Location
- 1301 South US Highway 377 Argyle, Texas 76226 United States 33°05′05″N 97°11′38″W﻿ / ﻿33.084793°N 97.193979°W

Information
- Type: Private school
- Religious affiliation: Christian
- Established: c.1983
- President: Blair McCullough
- Faculty: 250
- Teaching staff: 116.0 (FTE) (2019–20)
- Grades: PreK–12
- Gender: Co-ed
- Enrollment: 1,029 (2019–20)
- Student to teacher ratio: 8.3 (2019–20)
- Colors: Navy and gray
- Team name: Warriors
- Rivals: Prestonwood Christian Academy
- Website: Official Website

= Liberty Christian School (Argyle, Texas) =

Liberty Christian School is a private, college preparatory, Christian school located in Argyle, Texas.
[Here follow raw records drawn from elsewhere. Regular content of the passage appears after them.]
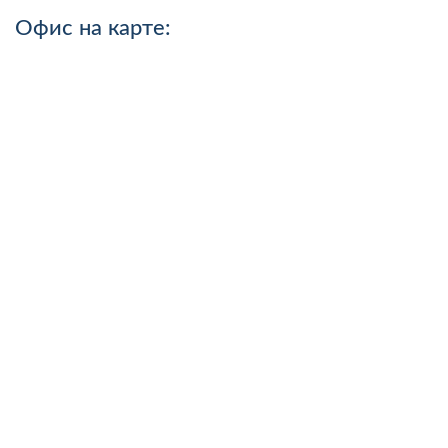
Офис на карте:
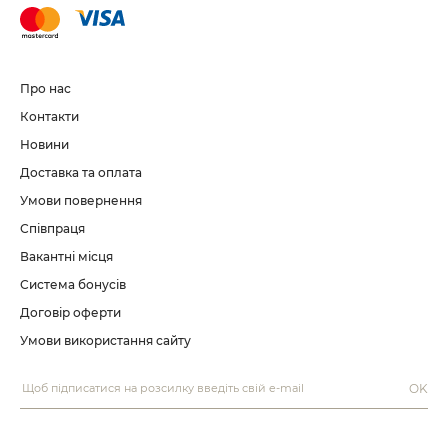
Про нас
Контакти
Новини
Доставка та оплата
Умови повернення
Співпраця
Вакантні місця
Система бонусів
Договір оферти
Умови використання сайту
OK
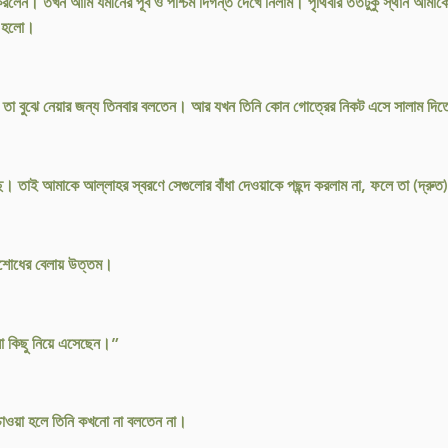
। তখন আমি যমীনের পূর্ব ও পশ্চিম দিগন্ত দেখে নিলাম। পৃথিবীর ততটুকু স্থান আমাকে 
য়া হলো।
 তা বুঝে নেয়ার জন্য তিনবার বলতেন। আর যখন তিনি কোন গোত্রের নিকট এসে সালাম দিতে
ে। তাই আমাকে আল্লাহর স্বরণে সেগুলোর বাঁধা দেওয়াকে পছন্দ করলাম না, ফলে তা (দ্রুত
রিশোধের বেলায় উত্তম।
নো কিছু নিয়ে এসেছেন।”
ু চাওয়া হলে তিনি কখনো না বলতেন না।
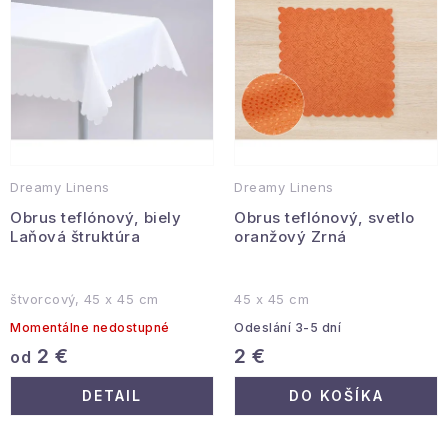
r
e
Hobby a záhrada
o
p
d
r
Kolekcia
u
o
k
d
Zdravie a krása
t
u
Šport a outdoor
o
k
Dreamy Linens
Dreamy Linens
v
t
Pre deti
Obrus teflónový, biely
Obrus teflónový, svetlo
o
Laňová štruktúra
oranžový Zrná
v
Novinky
štvorcový, 45 x 45 cm
45 x 45 cm
Darčekové poukazy
Momentálne nedostupné
Odeslání 3-5 dní
2 €
2 €
od
Sezónne kategórie
DETAIL
DO KOŠÍKA
Veľkoobchodná spolupráca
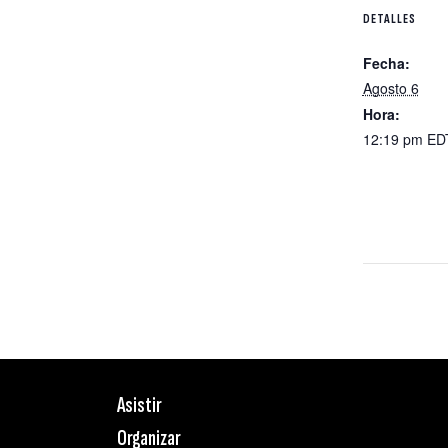
DETALLES
Fecha:
Agosto 6
Hora:
12:19 pm
ED
Asistir
Organizar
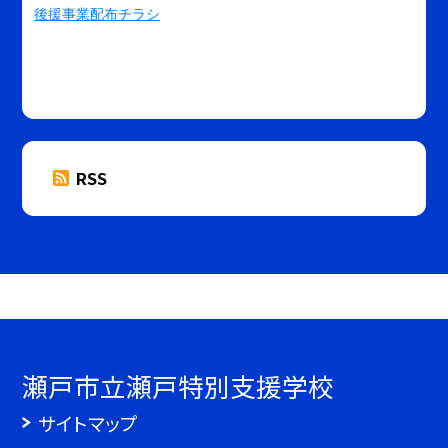
後援事業配布チラシ
RSS
瀬戸市立瀬戸特別支援学校
サイトマップ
Liberty offers Christ-centered education from Preschool (age 3) through Grade 12, and provides state championship programs in academics, fine arts, and athletics.
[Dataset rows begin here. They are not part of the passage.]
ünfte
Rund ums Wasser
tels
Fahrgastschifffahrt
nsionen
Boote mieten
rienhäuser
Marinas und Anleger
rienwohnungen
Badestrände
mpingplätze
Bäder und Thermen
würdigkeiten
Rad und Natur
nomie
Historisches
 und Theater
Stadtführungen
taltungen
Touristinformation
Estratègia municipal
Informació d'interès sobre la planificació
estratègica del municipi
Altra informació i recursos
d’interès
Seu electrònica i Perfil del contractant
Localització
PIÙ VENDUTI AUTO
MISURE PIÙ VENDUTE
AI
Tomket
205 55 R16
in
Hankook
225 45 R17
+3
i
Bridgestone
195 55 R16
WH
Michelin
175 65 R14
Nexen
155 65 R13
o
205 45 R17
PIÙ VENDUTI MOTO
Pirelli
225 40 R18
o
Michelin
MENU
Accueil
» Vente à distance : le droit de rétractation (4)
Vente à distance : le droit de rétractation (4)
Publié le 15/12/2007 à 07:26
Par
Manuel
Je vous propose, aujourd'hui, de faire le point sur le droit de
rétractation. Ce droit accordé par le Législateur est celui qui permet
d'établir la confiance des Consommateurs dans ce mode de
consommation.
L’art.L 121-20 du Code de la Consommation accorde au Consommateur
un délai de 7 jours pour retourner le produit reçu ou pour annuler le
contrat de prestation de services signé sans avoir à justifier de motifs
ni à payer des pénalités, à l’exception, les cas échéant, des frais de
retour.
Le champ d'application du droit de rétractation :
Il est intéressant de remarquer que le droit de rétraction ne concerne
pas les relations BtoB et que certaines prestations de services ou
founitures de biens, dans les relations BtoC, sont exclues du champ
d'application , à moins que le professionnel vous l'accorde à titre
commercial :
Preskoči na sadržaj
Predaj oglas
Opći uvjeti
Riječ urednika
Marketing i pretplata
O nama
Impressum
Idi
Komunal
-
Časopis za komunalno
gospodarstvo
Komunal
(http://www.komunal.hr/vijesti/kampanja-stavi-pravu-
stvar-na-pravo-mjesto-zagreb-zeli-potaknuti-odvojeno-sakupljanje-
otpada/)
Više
Liberty Christian is part of the Texas Association of Private and Parochial Schools (TAPPS). Liberty's mascot is the Warrior. In 2021 the school made headlines when it announced the hiring of former Dallas Cowboys tight end Jason Witten as its head football coach. Two years later it would hire another notable athlete, three-time Olympic gold medalist Jeremy Wariner, as its track and field coach.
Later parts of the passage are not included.